Ja,  das geht. Der RAID-Superblock steht am Ende der Partition. Wenn man das Dateisystem um die Größe des RAID-Superblocks  (habe ich aber nicht im Kopf) verkleinert, kann man fröhlich hin und her konvertieren. Sinnvoller wäre es, wenn du gleich ein RAID 1 mit 3 Devices erstellst, mit deiner ersten Platte und 2 "missing" Devices. So brauchst du im neuen Monat einfach nur die neue Platte zum RAID hinzufügen.

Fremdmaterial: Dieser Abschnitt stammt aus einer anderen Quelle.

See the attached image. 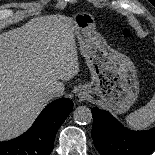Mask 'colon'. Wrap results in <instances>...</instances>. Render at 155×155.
Returning a JSON list of instances; mask_svg holds the SVG:
<instances>
[{
  "instance_id": "1",
  "label": "colon",
  "mask_w": 155,
  "mask_h": 155,
  "mask_svg": "<svg viewBox=\"0 0 155 155\" xmlns=\"http://www.w3.org/2000/svg\"><path fill=\"white\" fill-rule=\"evenodd\" d=\"M122 35L125 38L130 39V38H132L133 33L129 28H124L123 31H122ZM136 45H140V44L136 43Z\"/></svg>"
}]
</instances>
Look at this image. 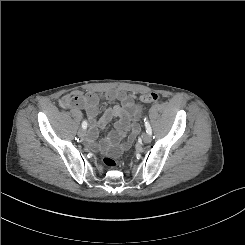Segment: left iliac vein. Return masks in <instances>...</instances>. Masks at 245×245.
Here are the masks:
<instances>
[{
    "label": "left iliac vein",
    "instance_id": "4c4485c4",
    "mask_svg": "<svg viewBox=\"0 0 245 245\" xmlns=\"http://www.w3.org/2000/svg\"><path fill=\"white\" fill-rule=\"evenodd\" d=\"M142 139H143V142L150 143L152 140V136L150 134H144Z\"/></svg>",
    "mask_w": 245,
    "mask_h": 245
}]
</instances>
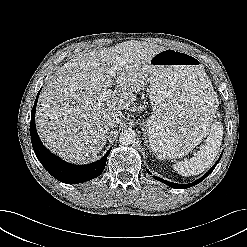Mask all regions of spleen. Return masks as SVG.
<instances>
[{
    "mask_svg": "<svg viewBox=\"0 0 247 247\" xmlns=\"http://www.w3.org/2000/svg\"><path fill=\"white\" fill-rule=\"evenodd\" d=\"M207 134L206 142L200 146V150L193 157L173 165V169L178 174L185 177L199 175L213 164L223 137L222 123L219 121L211 123Z\"/></svg>",
    "mask_w": 247,
    "mask_h": 247,
    "instance_id": "3e777b00",
    "label": "spleen"
}]
</instances>
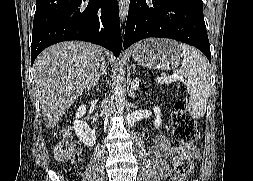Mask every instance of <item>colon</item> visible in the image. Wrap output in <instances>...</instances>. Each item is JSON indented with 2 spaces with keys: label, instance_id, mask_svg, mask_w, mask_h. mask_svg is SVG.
Here are the masks:
<instances>
[{
  "label": "colon",
  "instance_id": "obj_1",
  "mask_svg": "<svg viewBox=\"0 0 253 181\" xmlns=\"http://www.w3.org/2000/svg\"><path fill=\"white\" fill-rule=\"evenodd\" d=\"M174 139L179 142L186 150H190L198 139L196 122L186 109V103L178 100L174 105L171 117ZM72 144L62 141L56 147V155L59 159H66L72 153ZM193 162L189 155L182 156L175 167L174 181H183L191 173Z\"/></svg>",
  "mask_w": 253,
  "mask_h": 181
}]
</instances>
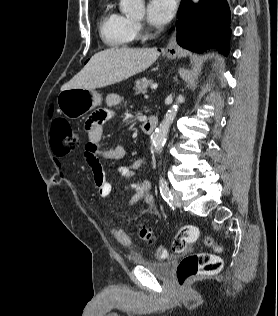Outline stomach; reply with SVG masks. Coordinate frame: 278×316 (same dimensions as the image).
<instances>
[{
    "instance_id": "1",
    "label": "stomach",
    "mask_w": 278,
    "mask_h": 316,
    "mask_svg": "<svg viewBox=\"0 0 278 316\" xmlns=\"http://www.w3.org/2000/svg\"><path fill=\"white\" fill-rule=\"evenodd\" d=\"M170 59L176 57L168 55ZM102 102L101 95L93 89L73 88L62 90L57 98L58 108L69 119L82 117Z\"/></svg>"
}]
</instances>
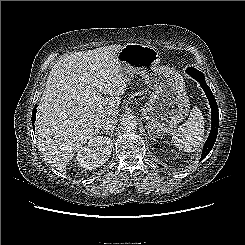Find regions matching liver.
<instances>
[{"instance_id": "obj_1", "label": "liver", "mask_w": 245, "mask_h": 245, "mask_svg": "<svg viewBox=\"0 0 245 245\" xmlns=\"http://www.w3.org/2000/svg\"><path fill=\"white\" fill-rule=\"evenodd\" d=\"M122 48L113 44L70 54L48 75L38 104V145L47 163L61 173L99 134L102 119L119 114L120 95L127 87L117 59Z\"/></svg>"}]
</instances>
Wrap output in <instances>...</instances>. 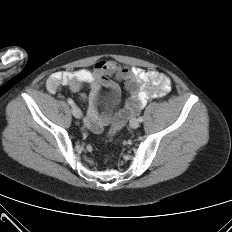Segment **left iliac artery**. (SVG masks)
Returning a JSON list of instances; mask_svg holds the SVG:
<instances>
[{"instance_id": "obj_1", "label": "left iliac artery", "mask_w": 232, "mask_h": 232, "mask_svg": "<svg viewBox=\"0 0 232 232\" xmlns=\"http://www.w3.org/2000/svg\"><path fill=\"white\" fill-rule=\"evenodd\" d=\"M138 121L142 122L143 121V117L142 116L138 117Z\"/></svg>"}]
</instances>
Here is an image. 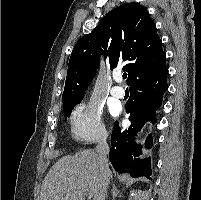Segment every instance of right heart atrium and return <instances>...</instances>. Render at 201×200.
I'll list each match as a JSON object with an SVG mask.
<instances>
[{
  "instance_id": "right-heart-atrium-1",
  "label": "right heart atrium",
  "mask_w": 201,
  "mask_h": 200,
  "mask_svg": "<svg viewBox=\"0 0 201 200\" xmlns=\"http://www.w3.org/2000/svg\"><path fill=\"white\" fill-rule=\"evenodd\" d=\"M70 126L71 134L77 140L100 142L107 137L101 109L93 102L82 103L73 110Z\"/></svg>"
}]
</instances>
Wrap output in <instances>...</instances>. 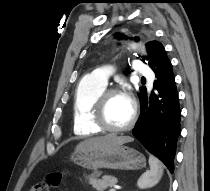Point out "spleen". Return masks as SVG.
<instances>
[{
	"label": "spleen",
	"mask_w": 210,
	"mask_h": 191,
	"mask_svg": "<svg viewBox=\"0 0 210 191\" xmlns=\"http://www.w3.org/2000/svg\"><path fill=\"white\" fill-rule=\"evenodd\" d=\"M150 170L143 173L137 181L140 189H146L156 185L163 175V168L160 161L154 157H149Z\"/></svg>",
	"instance_id": "3e777b00"
}]
</instances>
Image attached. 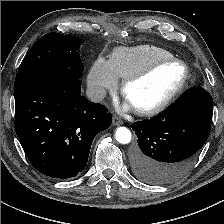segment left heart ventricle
I'll return each instance as SVG.
<instances>
[{"instance_id": "b2bd125f", "label": "left heart ventricle", "mask_w": 224, "mask_h": 224, "mask_svg": "<svg viewBox=\"0 0 224 224\" xmlns=\"http://www.w3.org/2000/svg\"><path fill=\"white\" fill-rule=\"evenodd\" d=\"M183 74V67L178 63L163 65L148 77L131 84L127 91V100L134 108L153 107L178 86Z\"/></svg>"}]
</instances>
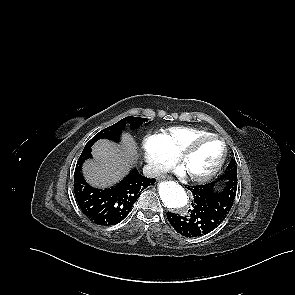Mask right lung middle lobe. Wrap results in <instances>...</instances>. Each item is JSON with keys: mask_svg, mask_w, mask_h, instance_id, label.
Instances as JSON below:
<instances>
[{"mask_svg": "<svg viewBox=\"0 0 295 295\" xmlns=\"http://www.w3.org/2000/svg\"><path fill=\"white\" fill-rule=\"evenodd\" d=\"M146 118H139V117H126L116 124L107 127L106 129L100 131L97 133L85 146L83 152L81 155H85L88 151L91 150L92 145L99 139L107 138V139H113L118 140L119 135L121 134L122 130L125 128V124L129 123L132 128H137L144 122H146ZM147 125V123L145 124Z\"/></svg>", "mask_w": 295, "mask_h": 295, "instance_id": "right-lung-middle-lobe-1", "label": "right lung middle lobe"}]
</instances>
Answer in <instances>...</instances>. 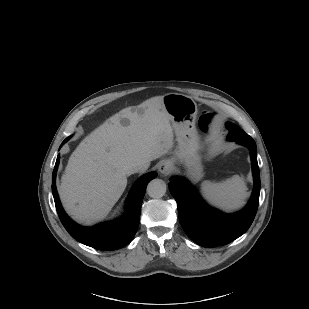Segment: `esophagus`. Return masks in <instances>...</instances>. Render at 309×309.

Ich hoffe du hast genug Platz für ein Backup? Ohne würde ich eine RAID-Konvertierung von RAID 1 nach 5 nicht anfassen. Mir fehlt da aber auch die Erfahrung.

zu 2:

Geht auch. Siehe: http://www.saout.de/tikiwiki/tiki-index.php?page=ResizeLUKSPartitions

zu 3:

Klar schafft der das   :Smile: 

Beim Software-RAID 5 mit LUKS-Verschlüsselung läuft dein Disk-IO komplett durch die CPU, das kostet halt Performance. Wieviel MB/s du am Ende herausbekommst und ob dir das reicht, wirst du dann testen müssen.

----------

## fangorn

 *Quote:*   

> Ich hoffe du hast genug Platz für ein Backup? Ohne würde ich eine RAID-Konvertierung von RAID 1 nach 5 nicht anfassen.

 

Kann ich nur bestätigen. 

Habe schon Erweiterungen von Software RAID5 gemacht (wenn auch unverschlüsselt). In diesen Größenordnungen dauert das TAGE. Wenn in dieser Zeit einer über das Stromkabel stolpert oder sonstwas passiert würde ich darauf wetten, dass die Daten futsch sind.

Mein Tipp: Warte noch einen Monat länger und halte die Daten solange auf einer einzelnen Festplatte. Dann setz mit drei übrigen Platten ein RAID5 auf und spiel die Daten ein. 

Die andere Methode funktioniert prinzipiell zwar auch, ist aber zumindest meiner Meinung nach den Aufwand nicht wert. (Es sei denn du willst es rein der Erfahrung halber tun)

----------